Au chapitre des urgences, le Dr. Bessaha relève la nécessité de se donner une «capacité à capter une partie de la liquidité qui est thésaurisée et finance l’économie informelle». En chiffres, il affirme que les actifs bancaires de la finance islamique «sont d’environ $ 3,4 milliards et représentent moins de 1% du crédit total». Pour les perspectives, l’économiste pense qu’elles sont favorables. Dans le contexte actuel de récession, causée par les chocs pétroliers et sanitaires de mars 2020, souligne-t-il, «la finance islamique a un rôle à jouer, en accompagnement de la finance conventionnelle, pour favoriser l’inclusion financière, développer la microfinance, soutenir la croissance, capter une partie de la liquidité thésaurisée et lutter contre le marché informel, à condition de faire face aux contraintes majeures de la finance islamique». Dans cette optique, le Dr. Bessaha relève les faiblesses de fonds de la finance islamique qui sont au nombre de quatre, entre autre, l’absence de véritables accords de participation entre emprunteurs et prêteurs qui maintiendrait les coûts de la transaction commerciale à des niveaux raisonnables et éliminerait le problème de l'aléa moral.
L’atout de la digitalisation
Enchaînant, l’économiste évoque l’absence d’instruments financiers à court terme et l’inexistence d'un marché interbancaires où les banques pourraient placer des fonds à un jour ou emprunter pour satisfaire des besoins de liquidités temporaires, ainsi que l’absence d’experts en «ingénierie financière» capables de mettre au point des instruments satisfaisant les exigences de liquidité en conformité avec les règles de la finance islamique.
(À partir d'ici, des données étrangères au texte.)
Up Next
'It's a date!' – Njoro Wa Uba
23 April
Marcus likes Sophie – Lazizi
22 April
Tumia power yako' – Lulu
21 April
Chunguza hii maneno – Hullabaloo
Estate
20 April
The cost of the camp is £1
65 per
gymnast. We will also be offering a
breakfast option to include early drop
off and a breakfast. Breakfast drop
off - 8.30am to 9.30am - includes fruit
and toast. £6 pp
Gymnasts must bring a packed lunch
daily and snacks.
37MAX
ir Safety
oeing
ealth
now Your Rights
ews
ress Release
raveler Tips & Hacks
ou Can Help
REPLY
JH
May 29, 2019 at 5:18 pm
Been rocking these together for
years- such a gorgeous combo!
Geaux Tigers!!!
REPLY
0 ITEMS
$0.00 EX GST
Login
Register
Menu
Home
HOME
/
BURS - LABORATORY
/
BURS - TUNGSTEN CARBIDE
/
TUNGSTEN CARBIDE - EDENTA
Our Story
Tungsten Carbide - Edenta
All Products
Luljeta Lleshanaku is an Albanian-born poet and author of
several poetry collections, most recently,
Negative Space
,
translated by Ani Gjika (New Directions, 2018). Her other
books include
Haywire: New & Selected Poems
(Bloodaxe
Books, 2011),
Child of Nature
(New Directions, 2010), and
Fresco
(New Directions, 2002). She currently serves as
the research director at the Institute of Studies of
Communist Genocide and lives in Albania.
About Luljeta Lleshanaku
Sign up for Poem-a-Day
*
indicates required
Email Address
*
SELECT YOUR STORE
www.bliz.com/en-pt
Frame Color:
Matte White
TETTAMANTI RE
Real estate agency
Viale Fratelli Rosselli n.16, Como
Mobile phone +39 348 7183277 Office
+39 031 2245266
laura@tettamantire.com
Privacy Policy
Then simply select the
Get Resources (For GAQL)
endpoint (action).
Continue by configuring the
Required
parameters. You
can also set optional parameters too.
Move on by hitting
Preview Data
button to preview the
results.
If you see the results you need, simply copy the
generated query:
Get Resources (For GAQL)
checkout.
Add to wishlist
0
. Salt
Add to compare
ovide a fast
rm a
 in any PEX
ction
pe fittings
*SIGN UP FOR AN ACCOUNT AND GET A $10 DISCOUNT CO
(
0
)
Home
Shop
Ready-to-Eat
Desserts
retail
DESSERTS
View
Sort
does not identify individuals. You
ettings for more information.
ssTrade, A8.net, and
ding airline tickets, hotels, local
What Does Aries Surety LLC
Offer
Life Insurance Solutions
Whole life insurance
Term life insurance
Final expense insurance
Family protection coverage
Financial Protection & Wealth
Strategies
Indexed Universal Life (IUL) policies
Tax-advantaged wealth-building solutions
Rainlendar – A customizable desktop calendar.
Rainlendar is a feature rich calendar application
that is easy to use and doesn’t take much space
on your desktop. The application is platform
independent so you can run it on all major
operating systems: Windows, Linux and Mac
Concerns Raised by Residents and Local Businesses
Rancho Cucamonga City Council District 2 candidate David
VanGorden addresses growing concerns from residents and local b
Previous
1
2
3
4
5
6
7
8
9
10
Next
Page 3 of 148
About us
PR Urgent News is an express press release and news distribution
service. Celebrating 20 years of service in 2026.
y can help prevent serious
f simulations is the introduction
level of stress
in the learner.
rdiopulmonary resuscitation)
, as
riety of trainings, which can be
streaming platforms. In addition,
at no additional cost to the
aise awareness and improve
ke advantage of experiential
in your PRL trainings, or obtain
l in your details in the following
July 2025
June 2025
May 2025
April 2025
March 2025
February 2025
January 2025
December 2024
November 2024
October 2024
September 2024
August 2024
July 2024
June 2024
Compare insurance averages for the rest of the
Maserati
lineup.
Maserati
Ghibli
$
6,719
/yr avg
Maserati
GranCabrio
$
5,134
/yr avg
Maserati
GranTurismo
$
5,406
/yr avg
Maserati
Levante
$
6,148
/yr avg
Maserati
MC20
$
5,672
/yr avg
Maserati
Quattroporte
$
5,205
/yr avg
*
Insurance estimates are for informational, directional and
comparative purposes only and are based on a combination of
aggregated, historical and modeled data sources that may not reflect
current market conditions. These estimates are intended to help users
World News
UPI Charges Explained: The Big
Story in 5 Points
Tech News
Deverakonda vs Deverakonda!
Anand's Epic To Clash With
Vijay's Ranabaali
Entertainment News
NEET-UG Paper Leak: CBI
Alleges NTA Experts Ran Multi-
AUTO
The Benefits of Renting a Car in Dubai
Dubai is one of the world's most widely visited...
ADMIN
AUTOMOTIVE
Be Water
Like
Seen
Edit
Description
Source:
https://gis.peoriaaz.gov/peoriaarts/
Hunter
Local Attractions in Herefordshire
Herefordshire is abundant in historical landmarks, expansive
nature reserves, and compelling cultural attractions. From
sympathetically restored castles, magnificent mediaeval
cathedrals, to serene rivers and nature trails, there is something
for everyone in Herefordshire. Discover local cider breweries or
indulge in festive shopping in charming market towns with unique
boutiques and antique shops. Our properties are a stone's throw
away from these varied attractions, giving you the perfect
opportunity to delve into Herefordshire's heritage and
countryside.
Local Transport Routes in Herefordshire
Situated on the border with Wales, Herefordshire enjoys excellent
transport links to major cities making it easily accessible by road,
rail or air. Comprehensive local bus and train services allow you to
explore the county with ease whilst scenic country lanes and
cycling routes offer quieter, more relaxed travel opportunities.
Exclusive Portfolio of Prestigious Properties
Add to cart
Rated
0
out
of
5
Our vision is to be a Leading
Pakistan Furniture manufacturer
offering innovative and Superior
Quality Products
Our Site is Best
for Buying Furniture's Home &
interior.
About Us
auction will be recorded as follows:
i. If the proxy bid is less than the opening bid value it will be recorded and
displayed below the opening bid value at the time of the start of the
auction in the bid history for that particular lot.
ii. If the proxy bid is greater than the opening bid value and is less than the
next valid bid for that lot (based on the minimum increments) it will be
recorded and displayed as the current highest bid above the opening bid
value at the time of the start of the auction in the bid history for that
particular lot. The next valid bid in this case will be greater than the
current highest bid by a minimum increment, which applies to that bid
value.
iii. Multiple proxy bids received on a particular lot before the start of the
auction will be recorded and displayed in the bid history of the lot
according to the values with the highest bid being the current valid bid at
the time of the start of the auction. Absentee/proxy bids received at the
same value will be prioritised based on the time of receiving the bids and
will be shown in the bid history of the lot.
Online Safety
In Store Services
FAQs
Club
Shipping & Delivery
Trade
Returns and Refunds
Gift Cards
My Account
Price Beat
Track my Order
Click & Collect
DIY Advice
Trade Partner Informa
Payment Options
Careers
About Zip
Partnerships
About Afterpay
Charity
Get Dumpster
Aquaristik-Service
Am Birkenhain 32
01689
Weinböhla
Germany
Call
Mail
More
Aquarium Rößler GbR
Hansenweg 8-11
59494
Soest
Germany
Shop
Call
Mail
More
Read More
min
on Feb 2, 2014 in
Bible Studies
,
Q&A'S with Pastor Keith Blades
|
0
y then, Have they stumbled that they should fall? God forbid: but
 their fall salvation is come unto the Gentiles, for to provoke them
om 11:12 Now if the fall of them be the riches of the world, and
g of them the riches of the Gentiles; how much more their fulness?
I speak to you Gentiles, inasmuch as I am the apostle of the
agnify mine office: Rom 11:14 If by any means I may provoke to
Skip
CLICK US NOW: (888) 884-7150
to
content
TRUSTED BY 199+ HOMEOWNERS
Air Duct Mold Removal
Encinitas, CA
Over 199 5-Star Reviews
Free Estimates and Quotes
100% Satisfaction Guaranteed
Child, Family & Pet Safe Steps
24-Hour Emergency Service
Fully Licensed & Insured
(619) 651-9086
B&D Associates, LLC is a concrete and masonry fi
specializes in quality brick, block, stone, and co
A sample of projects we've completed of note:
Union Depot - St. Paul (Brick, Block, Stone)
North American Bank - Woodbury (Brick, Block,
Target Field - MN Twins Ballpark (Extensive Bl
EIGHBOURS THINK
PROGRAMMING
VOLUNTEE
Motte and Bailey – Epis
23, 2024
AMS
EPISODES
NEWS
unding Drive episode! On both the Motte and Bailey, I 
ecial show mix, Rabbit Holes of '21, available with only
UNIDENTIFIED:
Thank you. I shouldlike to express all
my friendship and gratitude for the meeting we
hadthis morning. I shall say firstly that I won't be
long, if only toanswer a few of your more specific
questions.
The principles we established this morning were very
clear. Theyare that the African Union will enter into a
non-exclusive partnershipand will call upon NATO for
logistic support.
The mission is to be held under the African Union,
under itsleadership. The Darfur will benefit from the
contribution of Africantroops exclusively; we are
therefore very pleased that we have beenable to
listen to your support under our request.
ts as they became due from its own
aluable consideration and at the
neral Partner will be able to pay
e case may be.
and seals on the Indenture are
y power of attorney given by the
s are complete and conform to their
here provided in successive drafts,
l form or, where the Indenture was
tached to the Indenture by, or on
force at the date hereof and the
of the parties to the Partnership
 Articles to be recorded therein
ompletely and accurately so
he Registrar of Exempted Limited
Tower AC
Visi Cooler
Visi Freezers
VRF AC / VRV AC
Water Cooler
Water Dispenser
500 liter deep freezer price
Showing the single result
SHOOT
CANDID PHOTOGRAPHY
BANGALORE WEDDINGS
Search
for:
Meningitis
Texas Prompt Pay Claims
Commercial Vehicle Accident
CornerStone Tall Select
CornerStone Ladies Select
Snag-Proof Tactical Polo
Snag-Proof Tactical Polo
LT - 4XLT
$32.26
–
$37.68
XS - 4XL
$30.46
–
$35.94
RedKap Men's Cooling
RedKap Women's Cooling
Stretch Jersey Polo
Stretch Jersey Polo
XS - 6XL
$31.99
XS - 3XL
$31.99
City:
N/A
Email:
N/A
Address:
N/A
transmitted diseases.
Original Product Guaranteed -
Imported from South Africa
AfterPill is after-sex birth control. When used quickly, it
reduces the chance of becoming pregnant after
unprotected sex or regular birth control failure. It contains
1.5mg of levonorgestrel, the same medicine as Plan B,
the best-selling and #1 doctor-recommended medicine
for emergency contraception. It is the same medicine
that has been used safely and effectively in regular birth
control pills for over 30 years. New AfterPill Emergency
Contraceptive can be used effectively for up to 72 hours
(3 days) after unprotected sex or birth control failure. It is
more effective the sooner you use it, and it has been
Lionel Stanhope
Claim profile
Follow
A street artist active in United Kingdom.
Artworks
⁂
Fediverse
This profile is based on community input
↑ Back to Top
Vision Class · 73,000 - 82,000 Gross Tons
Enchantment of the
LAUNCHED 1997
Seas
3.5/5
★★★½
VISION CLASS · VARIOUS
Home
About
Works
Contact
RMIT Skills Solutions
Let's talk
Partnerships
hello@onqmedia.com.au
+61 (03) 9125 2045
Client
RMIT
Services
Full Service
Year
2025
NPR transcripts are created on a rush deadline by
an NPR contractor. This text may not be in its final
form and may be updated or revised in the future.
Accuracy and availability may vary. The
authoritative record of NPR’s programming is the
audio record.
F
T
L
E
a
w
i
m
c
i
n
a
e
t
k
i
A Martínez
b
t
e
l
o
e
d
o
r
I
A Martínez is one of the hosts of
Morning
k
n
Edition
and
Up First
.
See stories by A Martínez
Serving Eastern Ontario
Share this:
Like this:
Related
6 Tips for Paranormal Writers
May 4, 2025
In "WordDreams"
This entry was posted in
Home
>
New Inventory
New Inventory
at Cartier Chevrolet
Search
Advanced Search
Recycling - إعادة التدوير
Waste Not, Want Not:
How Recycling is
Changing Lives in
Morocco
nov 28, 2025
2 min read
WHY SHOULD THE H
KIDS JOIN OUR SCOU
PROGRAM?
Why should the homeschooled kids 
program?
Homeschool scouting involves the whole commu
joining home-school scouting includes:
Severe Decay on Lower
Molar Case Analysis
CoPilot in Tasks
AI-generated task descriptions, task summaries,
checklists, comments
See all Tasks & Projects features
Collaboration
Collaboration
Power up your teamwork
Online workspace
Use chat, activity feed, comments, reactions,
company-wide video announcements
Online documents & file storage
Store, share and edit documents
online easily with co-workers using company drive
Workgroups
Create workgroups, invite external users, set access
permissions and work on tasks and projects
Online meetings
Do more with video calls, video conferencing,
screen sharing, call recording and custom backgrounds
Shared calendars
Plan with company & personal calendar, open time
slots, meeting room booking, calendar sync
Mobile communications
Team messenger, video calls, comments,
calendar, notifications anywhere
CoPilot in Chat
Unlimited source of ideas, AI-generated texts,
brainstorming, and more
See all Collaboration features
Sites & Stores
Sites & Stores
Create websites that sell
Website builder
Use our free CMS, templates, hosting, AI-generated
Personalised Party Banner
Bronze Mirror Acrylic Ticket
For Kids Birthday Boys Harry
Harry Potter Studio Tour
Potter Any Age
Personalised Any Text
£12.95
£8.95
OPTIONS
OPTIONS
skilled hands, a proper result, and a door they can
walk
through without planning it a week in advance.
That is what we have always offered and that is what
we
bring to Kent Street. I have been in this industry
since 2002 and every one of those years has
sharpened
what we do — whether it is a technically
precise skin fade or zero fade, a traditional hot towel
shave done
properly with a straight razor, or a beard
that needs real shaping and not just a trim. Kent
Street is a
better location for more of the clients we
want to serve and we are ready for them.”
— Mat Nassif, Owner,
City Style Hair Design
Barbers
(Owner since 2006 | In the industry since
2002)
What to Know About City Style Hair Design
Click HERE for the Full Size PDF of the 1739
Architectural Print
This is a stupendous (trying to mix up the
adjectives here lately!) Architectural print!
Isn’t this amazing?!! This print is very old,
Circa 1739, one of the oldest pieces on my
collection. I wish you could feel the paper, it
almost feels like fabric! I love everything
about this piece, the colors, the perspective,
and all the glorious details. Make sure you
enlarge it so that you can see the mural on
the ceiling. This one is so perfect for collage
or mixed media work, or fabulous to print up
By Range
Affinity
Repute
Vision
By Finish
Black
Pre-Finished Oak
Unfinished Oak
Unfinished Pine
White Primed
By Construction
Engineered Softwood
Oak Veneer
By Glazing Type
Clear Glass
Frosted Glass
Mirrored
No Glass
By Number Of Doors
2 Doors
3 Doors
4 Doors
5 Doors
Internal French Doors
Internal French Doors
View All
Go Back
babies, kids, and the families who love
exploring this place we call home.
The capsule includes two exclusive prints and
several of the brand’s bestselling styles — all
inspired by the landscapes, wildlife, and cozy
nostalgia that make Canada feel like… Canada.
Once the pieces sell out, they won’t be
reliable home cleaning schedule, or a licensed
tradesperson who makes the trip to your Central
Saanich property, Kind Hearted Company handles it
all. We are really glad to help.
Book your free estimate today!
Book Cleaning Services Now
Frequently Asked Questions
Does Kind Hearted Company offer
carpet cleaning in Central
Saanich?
S’ajoutent, selon l’économiste, «l’absence de mécanisme de financement des déficits des Etats qui doivent ainsi se tourner vers la création de monnaie, et l’absence de cadre d’organisation des relations avec les banques étrangères et, plus généralement, de règles de conduite des opérations internationales». La solution, «serait de créer des instruments financiers à la fois cohérents avec les principes islamiques et acceptables pour les institutions financières basées sur les intérêts, y compris les banques étrangères». De son côté, Ezzedine Ghlamallah, directeur du cabinet de conseil en finance islamique «SAAFI», indique que la création d’un conseil de supervision chari'a centralisé et supervisé par le Haut Conseil Islamique «devrait contribuer à créer l’harmonie nécessaire à l’épanouissement du système». A ses yeux, l’adoption de la digitalisation est un autre «facteur qui devrait permettre à la finance islamique de réaliser tout son potentiel». La digitalisation, enchaîne-t-il, «a la capacité de disrupter les modèles commerciaux existants, en raison de sa capacité à transformer et renforcer l’innovation, produit la transparence, le service, la vente croisée, l’engagement et l’expérience des clients». Grâce à la digitalisation des processus de gestion et de distribution, les institutions financières islamiques «devraient améliorer l’innovation et l’expérience client tout en élargissant la portée de leurs offres par la multidistribution et garantissant une qualité de service élevée».